Friday, October 18, 2013

Cape No. 7 (Wei Te-Sheng, 2008) & Orphan of Asia

Cape No. 7 海角七號  (Wei Te-Sheng, 2008), one of the highest grossing films of all-time in Taiwan, contains a narrative thread which has remained prevalent with me, namely the film's representation of nostalgia for Japanese occupation -- and more specifically, the film's representation of a romantic relationship between a couple from both Taiwan and Japan that was cut short due to the socio-political situation in the region in 1945 (trailer below).

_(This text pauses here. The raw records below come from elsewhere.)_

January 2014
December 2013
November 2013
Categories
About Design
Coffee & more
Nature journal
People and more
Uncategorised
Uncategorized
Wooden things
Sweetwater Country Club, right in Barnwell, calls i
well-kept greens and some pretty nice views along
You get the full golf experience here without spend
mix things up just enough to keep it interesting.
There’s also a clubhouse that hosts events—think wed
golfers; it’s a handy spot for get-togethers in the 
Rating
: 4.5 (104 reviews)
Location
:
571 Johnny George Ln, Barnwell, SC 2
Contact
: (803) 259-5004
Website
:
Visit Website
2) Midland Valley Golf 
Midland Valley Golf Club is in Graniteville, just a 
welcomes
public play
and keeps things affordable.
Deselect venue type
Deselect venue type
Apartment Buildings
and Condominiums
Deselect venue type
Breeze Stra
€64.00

The film's nostalgia has been written about in both film reviews and academic essays (see "Memories of the future: Remaking Taiwanese-ness in Cape No. 7" by Chialan Sharon Wang). And it remains the case that those scenes continue to evoke further inquiry.

This is certainly the case for me after again reading and teaching Wu Zhuoliu's 吳濁流 1946 novel Orphan of Asia 亞細亞的孤兒 (Leo Ching's great review of the text here -- and I'd say that the English translation by Ioannis Mentzas reads wonderfully) in a postcolonial literature course.

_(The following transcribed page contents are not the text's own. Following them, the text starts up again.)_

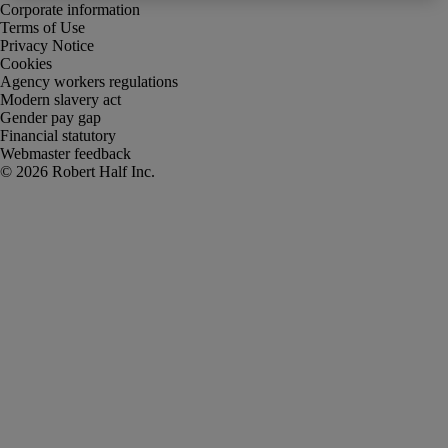
Corporate information
Terms of Use
Privacy Notice
Cookies
Agency workers regulations
Modern slavery act
Gender pay gap
Financial statutory
Webmaster feedback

It's quite astounding how placing these two texts side by side can lead to new ideas and access points into discussions of memory, colonialism, and nationalism. For example -- evoking comparisons with Cape No. 7 -- the protagonist of the novel, Hu Taiming, who is from Taiwan, finds himself during Japanese occupation very much enraptured by a Japanese schoolteacher named Hisako, yet their relationship never comes to fruition because as Hisako states, "you and I are different" (50).

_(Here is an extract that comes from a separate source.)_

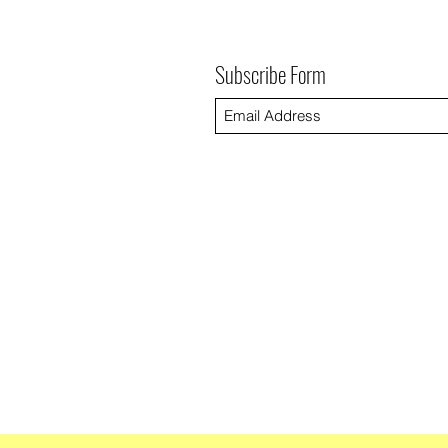
Subscribe Form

Furthermore, toward the end of Wu's novel, we witness a state during the turmoil of the Second Sino-Japanese War, a populace under increased Japanization, and an economy strained to the point that malnourishment is prevalent. In such an environment, Hu Taiming finds himself depressed, anxious, paranoid, and both psychologically and physically ill. Within a comparative analysis, one notices that the moment in which Hu Taiming might be most grateful for the departure of the Japanese is the moment in which, in Cape No. 7, the departure of the Japanese is arguably conveyed with a sense of sorrow and loss.

Most importantly, any comparison between the texts becomes exceedingly complex -- after all, Hu Taiming in the novel forges a solid friendship with a Japanese colleague named Sato, and is sad to see his friend return to Japan -- so one returns to the historical-material context depicted, the time periods in which the two texts were produced, their linguistic characteristics, the nature of both individual and collective memory, and the formal qualities inherent to both literature and film -- and all of this seems necessary to re-ground oneself in order to initiate a new comparative question that again leads to an almost infinite set of variables worth consideration.